US-Folter: Aufklärung ja, Strafverfolgung nein?
Gespeichert von Prof. Dr. Henning Ernst Müller am
Wie schon vor 8 Tagen hier angesprochen, wird derzeit in den USA und in Spanien akut diskutiert, ob Folter-Verantwortliche vor Gericht gestellt werden sollen.
Zur Rekapitulation: Es geht bei den Folterungen und Misshandlungen um grob drei Gruppen von potentiell Beschuldigten:
Die erste Gruppe sind die durch die Fotografien von Abu Ghraib im Jahr 2004 international bekannt gewordenen Soldaten und Soldatinnen, die Gefangene grob misshandelt, sexuell erniedrigt und missbraucht hatten. Nach ihren Angaben geschah dies auf Anweisung, jedenfalls aber unter Duldung dortiger CIA und Militärpolizeiangehöriger, um die Gefangenen für Vernehmungen gefügig zu machen. Diese Gruppe von Beschuldigten - also solche auf der niedrigsten Hierarchiestufe - wurden schon vor einigen Jahren in den USA disziplinarisch und strafrechtlich belangt.
Die zweite Gruppe sind CIA und DIA-Angehörige, die im Zuge des „war on terror" selbst Entführungen, Misshandlungen und Folter gegen Gefangene anwendeten, unter explizitem Verstoß gegen internationales Recht. Mindestens ein Todesfall, der beim „Verhör" durch einen CIA-Agenten verursacht wurde, ist bekannt. Die Methoden entsprachen denjenigen der vorgenannten Gruppe, und gingen bis hin zum berüchtigten waterboarding, allerdings gab es einen wesentlichen Unterschied: Diese Geheimdienstleute hatten sich ihre Aktionen von der Bush-Regierung ausdrücklich autorisieren lassen und diese Autorisierung ist heute insofern bestätigt worden, als dass Präsident Obama eine strafrechtliche Verfolgung dieser ausführenden Organe der Geheimdienste ausschloss.

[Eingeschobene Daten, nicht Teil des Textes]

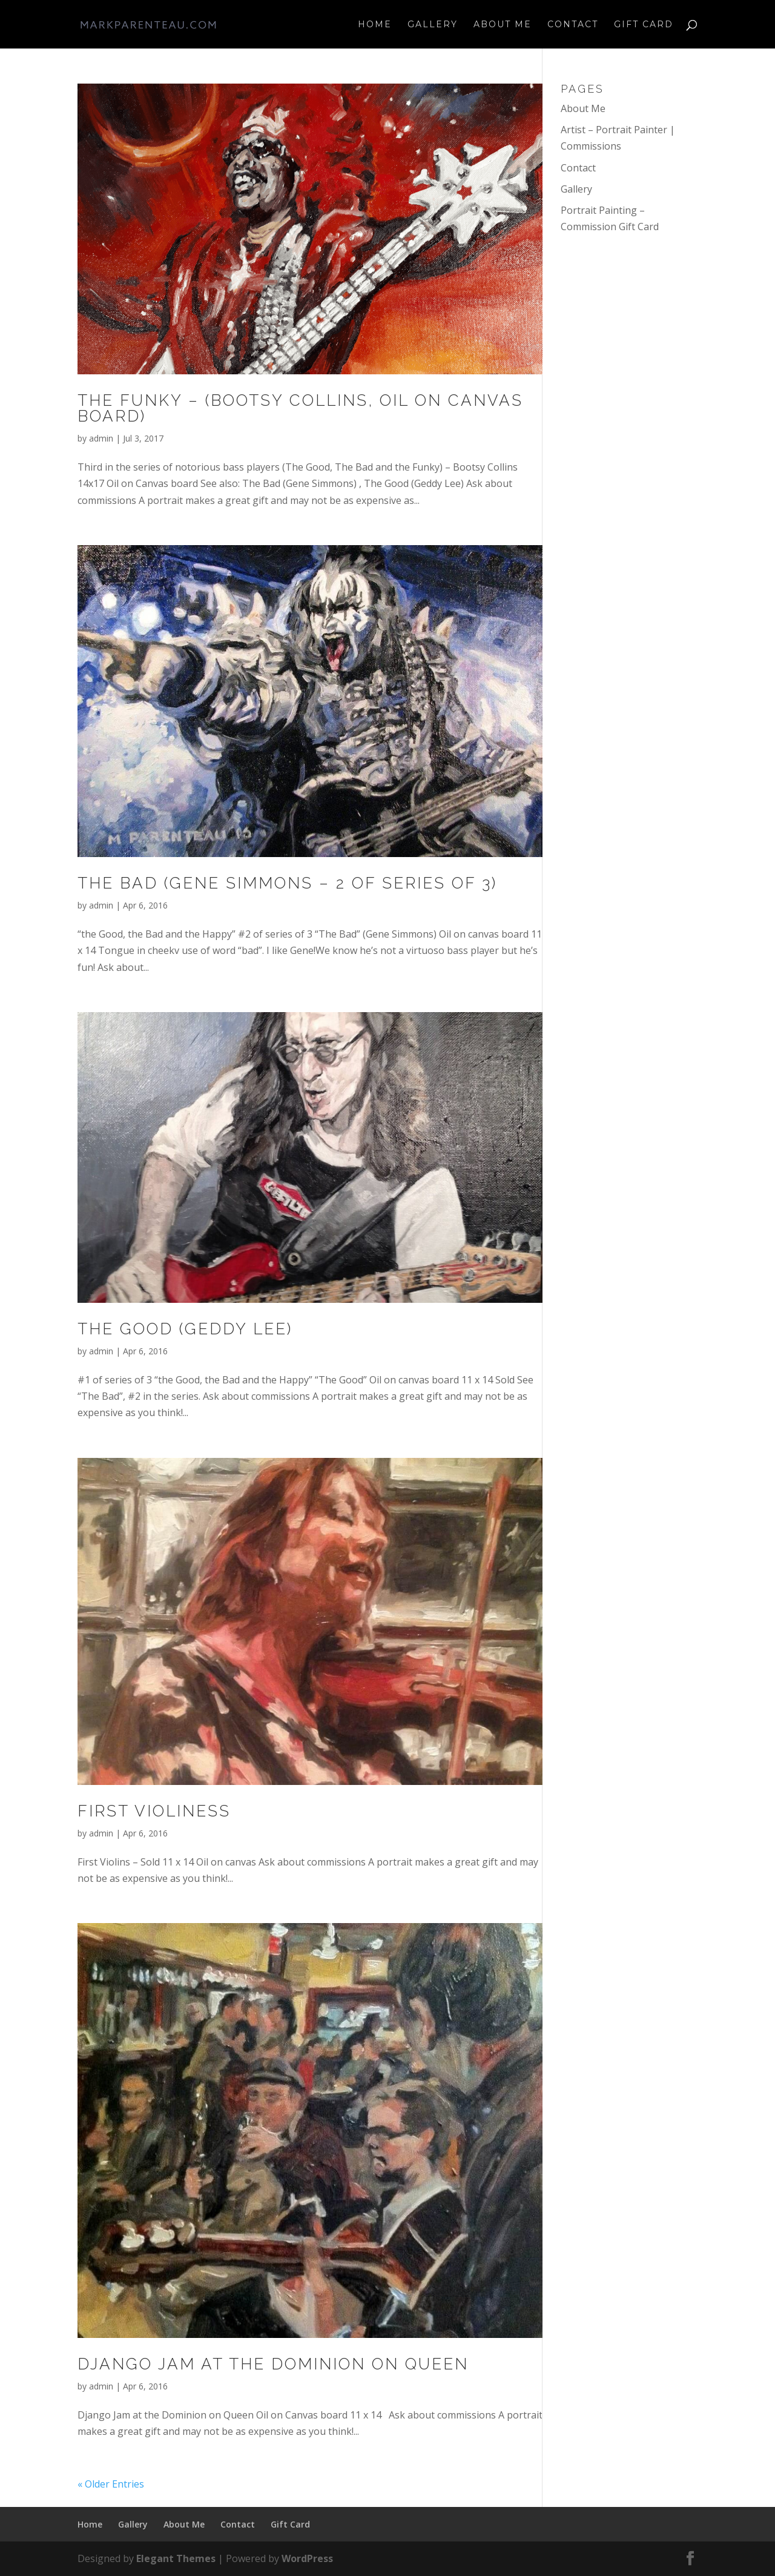  I want to click on Gift Card, so click(643, 25).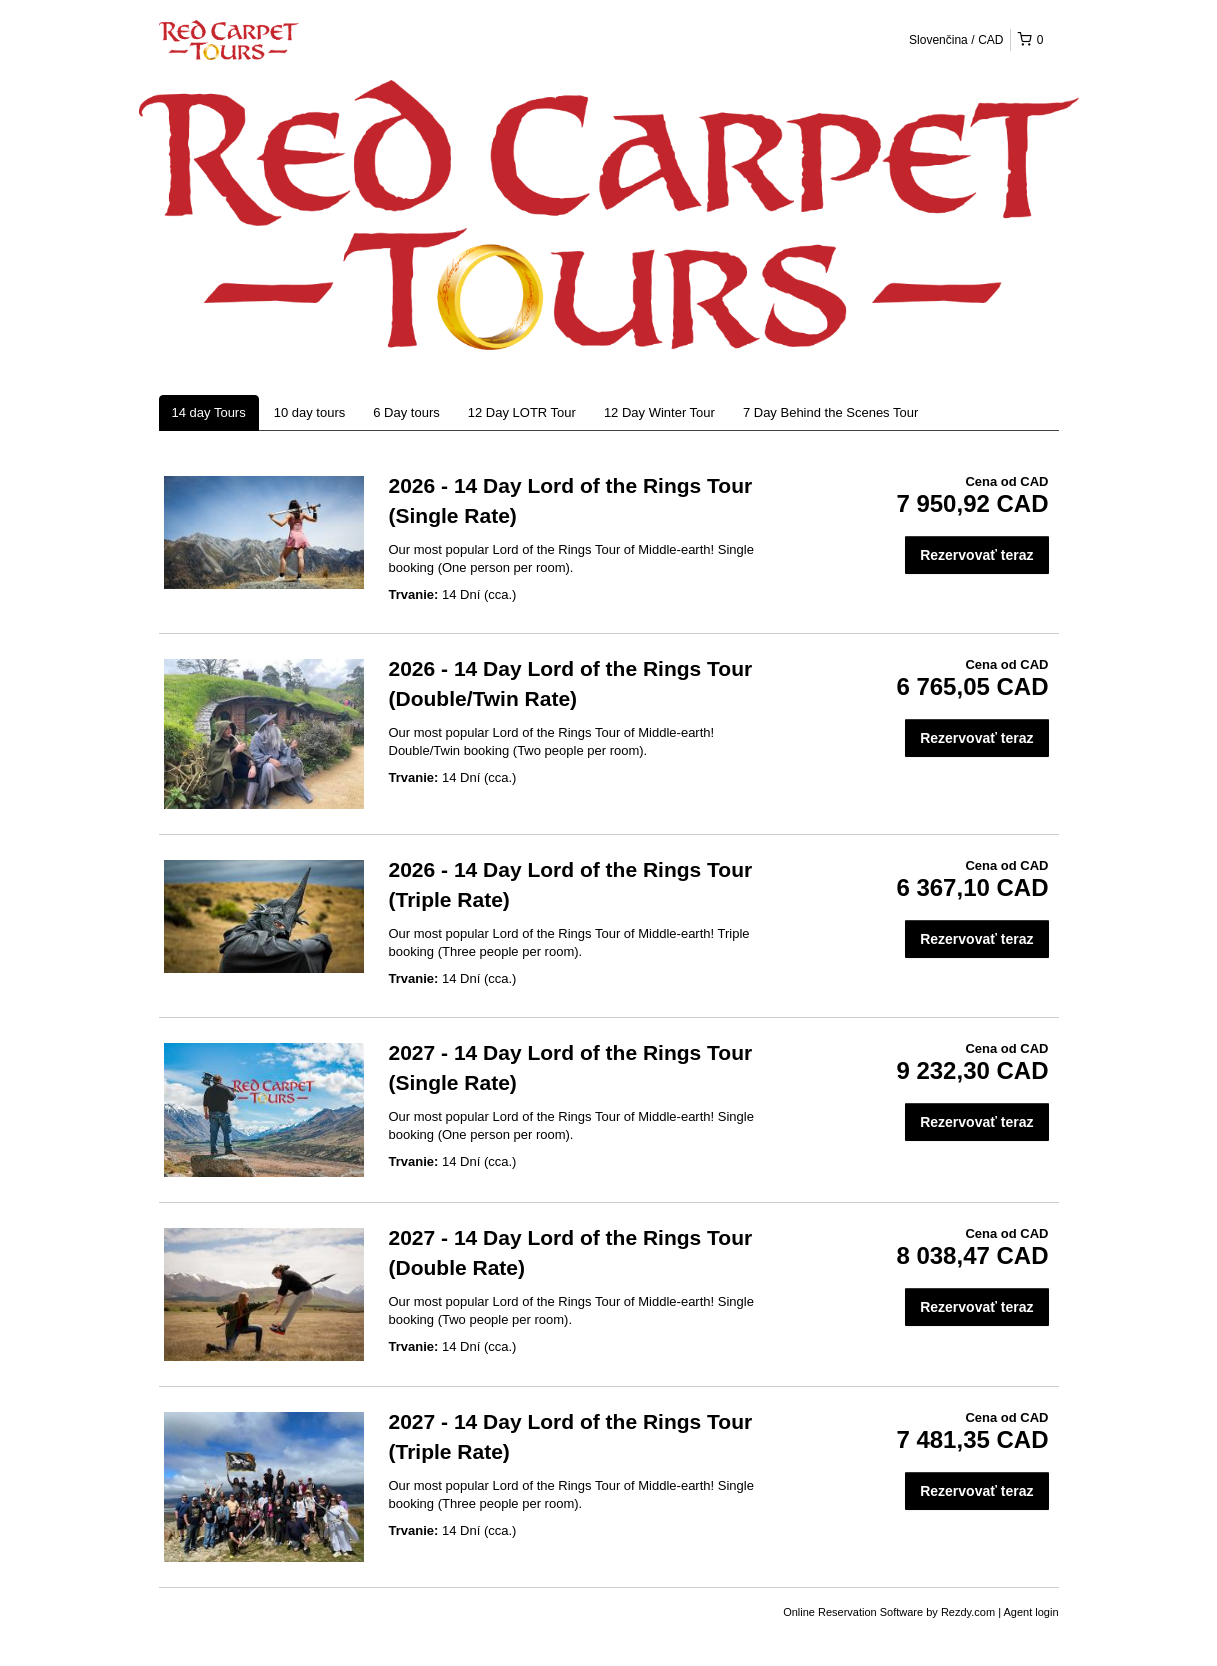 This screenshot has width=1217, height=1666. I want to click on Online Reservation Software, so click(853, 1612).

Nun steht noch eine dritte Gruppe zur Debatte: Diejenigen, die die Foltermethoden autorisierten bzw. anordneten. Es handelt sich um einen kleinen Kreis von juristischen Beratern der Bush-Regierung, dem sogenannten „war council" und den von ihnen beratenen Ministern, dem Präsidenten und seinem Vize Cheney. Gegen diese Angehörigen der Bush-Regierung wurde sowohl in Deutschland als auch in Spanien Strafanzeige erstattet. Im spanischen Verfahren hat sich heute der Generalstaatsanwalt gegen ein Strafverfahren ausgesprochen. Es ist fraglich, ob sich der Richter Garzon (bekannt geworden durch das Pinochet-Verfahren)an diese Empfehlung halten wird.
In Deutschland hat die Bundesanwaltschaft vor einigen Jahren u.a. mit der Begründung, die US-amerikanische Justiz habe Vorrang, ein Ermittlungsverfahren gegen Rumsfeld u.a. abgelehnt.
Ob in den USA ein Verfahren gegen diese Angehörigen der Vorgängerregierung jemals eingeleitet wird, erscheint heute sehr fraglich.
Immerhin hat die Obama-Regierung heute einige Memoranden veröffentlicht, die bisher geheimgehalten wurden.
Es zeichnet sich eine gewisse Tendenz ab: Aufklärung ja, Strafverfolgung nein.